DME will likely include a wheelchair with special cushions and an air-fluidized therapy bed or a hospital bed with an alternating pressure, low-air loss mattresses.
Most seriously burned employees also need compression garments, made from thick elastic material that look like scuba diving material. Worn 23 hours a day and removed only for bathing and dressings, these garments protect burned areas from fabric friction, prevent swelling, decrease itching, and protect the skin. They minimize scarring, especially the development of hard scars. Compression garments also improve circulation and reduce pain to the extremities through vascular support.
Costs vary depending on the wound, the burned body parts, how thick the garment needs to be, and how quickly the elasticity wears out and garments need to be replaced. If the injured employee can use an “off-the-shelf” arm sleeve, for example, the cost could be around $200 per sleeve, but a larger chest area requiring a custom design could run into thousands.
Wound care requires a wide range of supplies, such antimicrobial dressings, non-adherent dressings, petroleum gauze dressings, topical creams, ointments, medihoney gels, and gauze. Making sure the worker receives what they need when they need it in the right amount so that there is no delay of care, while also ensuring there is no waste is a way to contain costs.
In some cases, these burned workers undergo amputations and need prosthetics, which bring a unique set of cost drivers. My colleague Jan Saunders has covered these in a previous Leaders Speak article.
Depending on the burn, in-home physical therapy may be prescribed. Scar treatment, nutritional support, cryotherapy, pain management, and respiratory care are among the other home health services the injured worker may need.
Reconstructive surgery may also occur. When setting reserves for this, consider the body parts burned. The face, head, neck, and hands require more delicate and expensive reconstructive surgeries.
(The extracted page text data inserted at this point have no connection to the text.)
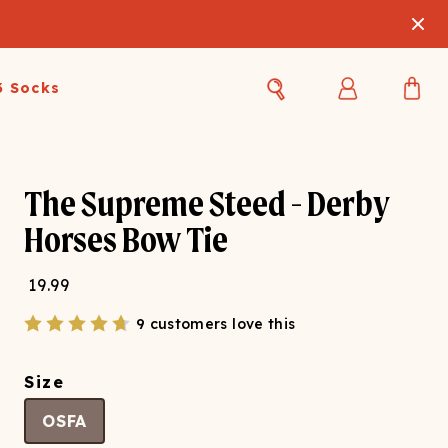
3 Socks
Best Sellers
Women's Best Sellers
Men's Best Sellers
The Supreme Steed - Derby
s Best Sellers
Swim
Swim
Horses Bow Tie
ty Gift Card
Sale
Sale
19.99
9 customers love this
Size
OSFA
OUPLE'S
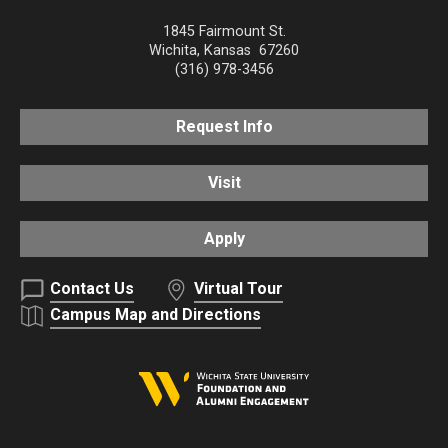
1845 Fairmount St.
Wichita
,
Kansas
67260
(316) 978-3456
Request Info
Visit
Apply
Contact Us
Virtual Tour
Campus Map and Directions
Psychosocial Factors & Support
Among the chronic conditions listed in the NCCI Research Brief on severe burns were depression, altered self-image, chronic pain, and post-traumatic stress syndrome (PTSD). The Overview of the Management of Severely Burned Patients article published in UptoDate, says “psychiatric/psychologic support of the burn patient should be an early and routine component of management.”
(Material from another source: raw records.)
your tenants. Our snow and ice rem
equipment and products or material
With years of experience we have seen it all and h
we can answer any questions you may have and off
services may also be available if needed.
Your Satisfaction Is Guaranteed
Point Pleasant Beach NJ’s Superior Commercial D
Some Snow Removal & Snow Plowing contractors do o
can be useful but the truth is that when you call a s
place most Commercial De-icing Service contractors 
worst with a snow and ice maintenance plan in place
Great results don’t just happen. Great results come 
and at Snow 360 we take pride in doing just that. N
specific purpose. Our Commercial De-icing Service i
Depression and PTSD are the most common psychosocial factors among burned injured workers, but some develop significant issues such as somatization (the conversion of anxiety into physical symptoms) and phobic anxiety.
Interventions will focus on social adjustment, with return to work in mind. Treatment might be geared toward specific conditions, such as PTSD or anxiety, and exercise will be encouraged to improve overall quality of life.
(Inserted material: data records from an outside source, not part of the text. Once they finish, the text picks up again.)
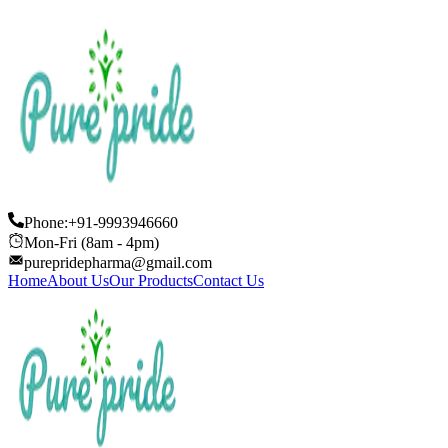
Phone:+91-9993946660
Mon-Fri (8am - 4pm)
purepridepharma@gmail.com
Home
About Us
Our Products
Contact Us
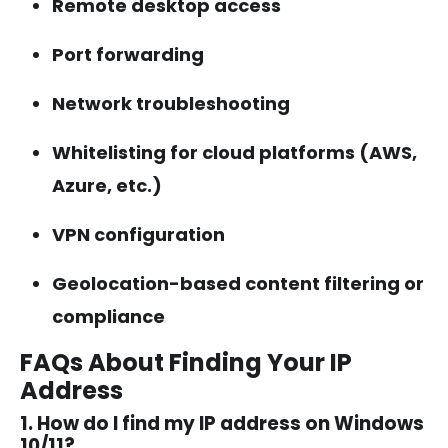
Remote desktop access
Port forwarding
Network troubleshooting
Whitelisting for cloud platforms (AWS,
Azure, etc.)
VPN configuration
Geolocation-based content filtering or
compliance
FAQs About Finding Your IP
Address
1. How do I find my IP address on Windows
10/11?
Keep in mind that the family also needs mental health support, especially if there is a major disfigurement or amputation. Family dynamics is one of the psychosocial factors that affects recovery.
Some home healthcare ancillary providers have licensed clinical social workers or mental health social workers who can assess the injured worker and their family, provide counseling, and/or help the family, employee, and claims representatives identify appropriate resources.
Home healthcare should never be ad hoc or reactive. With catastrophic burn cases, especially, a clinical coordinator should be responsible for the case. A delay in care can result in serious issues, such as a bacterial infection, septicemia, and even sepsis. It is imperative to avoid any delay of care with burn injuries.
Ideally this point person knows everything happening on the case, discusses it with other clinicians in case roundtables where they can gather insights and ideas, and seeks the opinions medical directors and treating physicians when necessary. By carefully monitoring the case, the clinical coordinator anticipates next steps, prepares, and keeps the claims rep informed and ready to authorize any needed services. For example, if reconstructive surgery is scheduled, the coordinator should ensure the claim is staffed appropriate nursing and DME services.
In short, a home healthcare ancillary provider should clinically manage burn cases to avoid problems that can be avoided. Things like not having the right supplies, DME or medications when they’re needed, infected wounds, and undetected psychosocial factors create larger physiological problems and higher claims costs.
Return to Work
In a retrospective review referenced in the UptoDate article, 90 percent of patients returned to work within two years post injury. Reintroducing severely burned employees into society is the first step. Something as simple as determining the earliest time to transition from in-home to in-clinic physical therapy helps the injured person acclimate to the outside world.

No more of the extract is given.